As ScottD pointed out, the answer to the question lies in the generated assembly code. Apparently the Intel compiler is smart enough to detect the access pattern and automatically generates non-temporal loads even for the temporal version.

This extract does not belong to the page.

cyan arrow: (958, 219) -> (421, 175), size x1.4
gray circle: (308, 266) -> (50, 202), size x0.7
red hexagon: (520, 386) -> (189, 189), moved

Here is a the compiler-generated assembly code for the temporal version:
..___tag_value___Z13copy_temporalPfS_.35: #
xor edx, edx #22.4
xor eax, eax #
..B2.2: # Preds ..B2.2 ..B2.1
vmovups xmm0, XMMWORD PTR [rax+rdi] #23.34
inc rdx #22.4
vmovntps XMMWORD PTR [rax+rsi], xmm0 #23.20
vmovups xmm1, XMMWORD PTR [16+rax+rdi] #24.36
vmovntps XMMWORD PTR [16+rax+rsi], xmm1 #24.20
vmovups xmm2, XMMWORD PTR [32+rax+rdi] #23.34
vmovntps XMMWORD PTR [32+rax+rsi], xmm2 #23.20
vmovups xmm3, XMMWORD PTR [48+rax+rdi] #24.36
vmovntps XMMWORD PTR [48+rax+rsi], xmm3 #24.20
add rax, 64 #22.4
cmp rdx, 5000000 #22.4
jb ..B2.2 # Prob 99% #22.4
The question which still remains is the following:
Why does the non-aligned, temporal version perform better than the non-temporal version for the CPU E5-2650 (see above). I've already looked at the generated assembly code and the compiler really generates vmovups instructions (due to the non existing alignment).